India's largest mobile operator reported on Thursday that its revenue for the quarter was 162.6 billion Indian rupees (US$3.6 billion at the exchange rate on the last day of the quarter), up 51 percent from the same quarter last year. But net profit fell to 14 billion rupees from 20 billion rupees in the same quarter last year. While its Indian operations made profit of 18 billion rupees, its Africa operations lost over 4 billion rupees.
The figures for the quarter ended March 31 are not, however, strictly comparable to those in the same quarter last year, because they include the results from Bharti Airtel's acquisition in June last year of Zain's operations in 15 countries in Africa.
The Africa operations of Zain were already losing money when Bharti Airtel acquired them, said Kamlesh Bhatia, a principal research analyst at Gartner. The company is putting together an organization to take advantage of the economies of scale that the African and South Asian operations can bring to the company, he said.
Bhatia was, however, unwilling to forecast when Bharti Airtel would show profit growth. The company still has to make some more investments in its operations, he said. The company's management has the expertise in emerging markets that will be required to turn around the operations in Africa, he added.

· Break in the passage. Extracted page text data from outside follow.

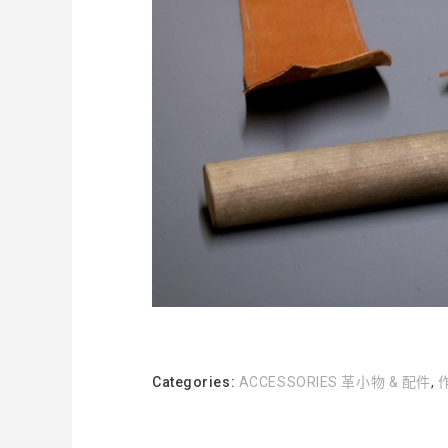
Categories:
ACCESSORIES 革小物 & 配件
,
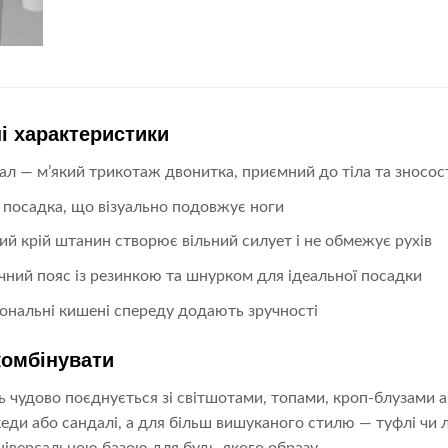
і характеристики
ал — м’який трикотаж двонитка, приємний до тіла та зносос
 посадка, що візуально подовжує ноги
й крій штанин створює вільний силует і не обмежує рухів
чний пояс із резинкою та шнурком для ідеальної посадки
ональні кишені спереду додають зручності
комбінувати
 чудово поєднується зі світшотами, топами, кроп-блузами 
еди або сандалі, а для більш вишуканого стилю — туфлі чи 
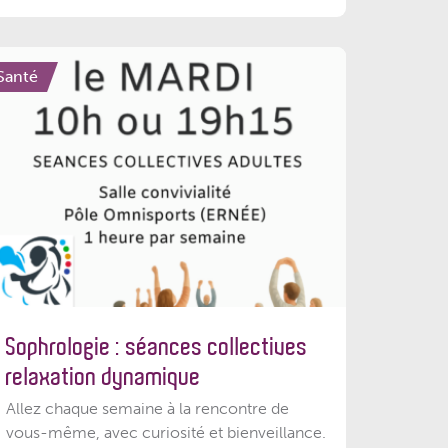
Santé
Sophrologie : séances collectives
relaxation dynamique
Allez chaque semaine à la rencontre de
vous-même, avec curiosité et bienveillance.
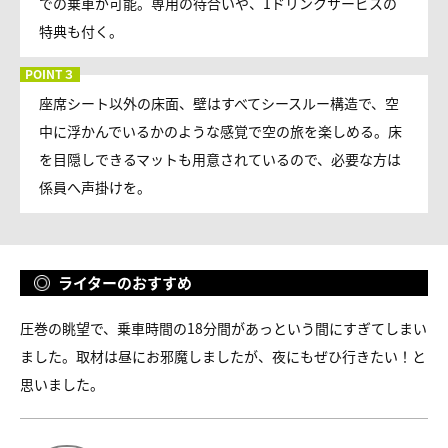
での乗車が可能。専用の待合いや、1ドリンクサービスの
特典も付く。
座席シート以外の床面、壁はすべてシースルー構造で、空
中に浮かんでいるかのような感覚で空の旅を楽しめる。床
を目隠しできるマットも用意されているので、必要な方は
係員へ声掛けを。
ライターのおすすめ
圧巻の眺望で、乗車時間の18分間があっという間にすぎてしまい
ました。取材は昼にお邪魔しましたが、夜にもぜひ行きたい！と
思いました。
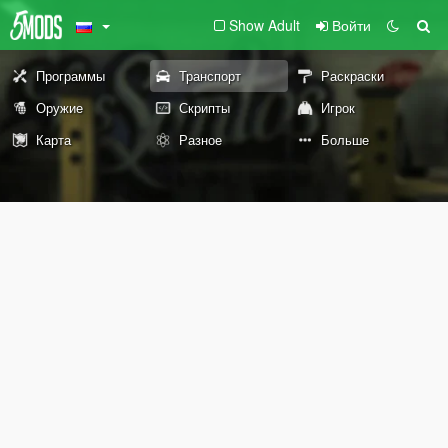
Show Adult
Войти
Программы
Транспорт
Раскраски
Оружие
Скрипты
Игрок
Карта
Разное
Больше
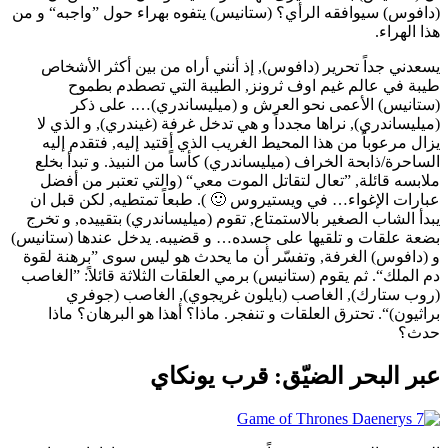
(دافوس) سيوافقه الرأي؟ (ستانيس) يتفوه بهراء حول ”واجبه“ و من
هذا الهراء.
يسعدني جداً تحرير (دافوس), إذ أنني أراه من بين أكثر الأشخاص
طيبة في عالم غيم اوف ثرونز, الطيبة التي تصطدم بطموح
(ستانيس) الأعمى نحو العرش و (ميليساندري)…. على ذكر
(ميليساندري), نراها مجدداً و هي تدخل غرفة (غيندري), و الذي لا
يزال مرعوباً من هذا المحيط الغريب الذي أقتيد إليه, فتقدم إليه
الساحرة/ذابحة الخراف (ميليساندري) كأساً من النبيذ. و تبدأ بخلع
ملابسه قائلة, ”تعال لتقاتل الموت معي“ (والتي تعتبر من أفضل
عبارات الإغواء… في ويستيروس 🙂 ). طبعاً تمتطيه, لكن قبل ان
يبدأ الشاب الصغير بالاستمتاع, تقوم (ميليساندري) بتقييده, و تخرج
بضعة علقات و تلقيها على جسده… و قضيبه. يدخل عندها (ستانيس)
و (دافوس) الغرفة, وتفسّر أن ما يحدث هو ليس سوى ”برهنة لقوة
دم الملك“. ثم يقوم (ستانيس) برمي العلقات الثلاثة قائلاً: ”الغاصب
(روب ستارك), الغاصب (بايلون غريجوي), الغاصب (جوفري
براثيون)“. تحترق العلقات و تنفجر. ماذا؟ أهذا هو البرهان؟ ماذا
حدث؟
عبر البحر الضيّق: قرب يونكاي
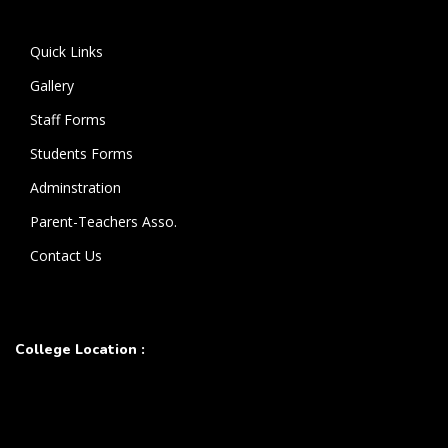
கொண்டுள்ளார்.
Quick Links
Gallery
Staff Forms
Students Forms
Adminstration
Parent-Teachers Asso.
Contact Us
College Location :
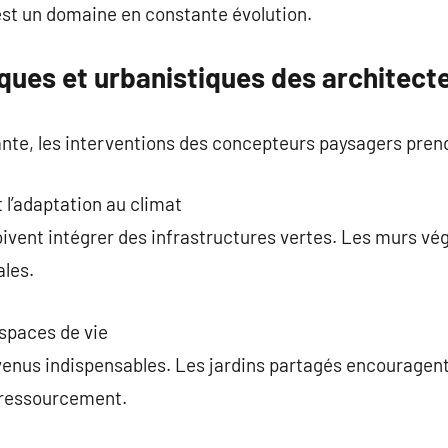
est un domaine en constante évolution.
ques et urbanistiques des architect
ante, les interventions des concepteurs paysagers pren
 l’adaptation au climat
doivent intégrer des infrastructures vertes. Les murs vé
ales.
spaces de vie
venus indispensables. Les jardins partagés encouragent
e ressourcement.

Bharti Airtel acquired its African operations for an enterprise value of $10.7 billion in June. It also paid 156 billion rupees for 3G and broadband wireless licenses and spectrum in India. As a result of these investments, the company's debt has soared to 599.5 billion rupees at the end of the quarter, from 23.9 billion rupees in the same quarter last year.
Bharti Airtel's revenue from operations in India, Sri Lanka, and Bangladesh was up by 11 percent from the same quarter last year.
In the company's fiscal year ended March 31, revenue at 594.6 billion rupees was up 42 percent from a year earlier. The company said that profits had dipped by 33 percent to 60.4 billion rupees.
The company had 212 million mobile customers across 19 countries, but more than 162 million of these customers came from India, where the company is struggling with falling average revenue per user (ARPU). Competition among operators has pushed down monthly ARPU by 12 percent to 194 rupees in the quarter, from 220 rupees per month in the same quarter last year.
Airtel Africa had 44 million customers in 16 countries at the end of the quarter, adding 2.1 million customers in the quarter.
The company has also rolled out 3G services in over 21 cities in India, but these investments are unlikely to start earning large revenue for the company soon, as the 3G market is still nascent in India, analysts said.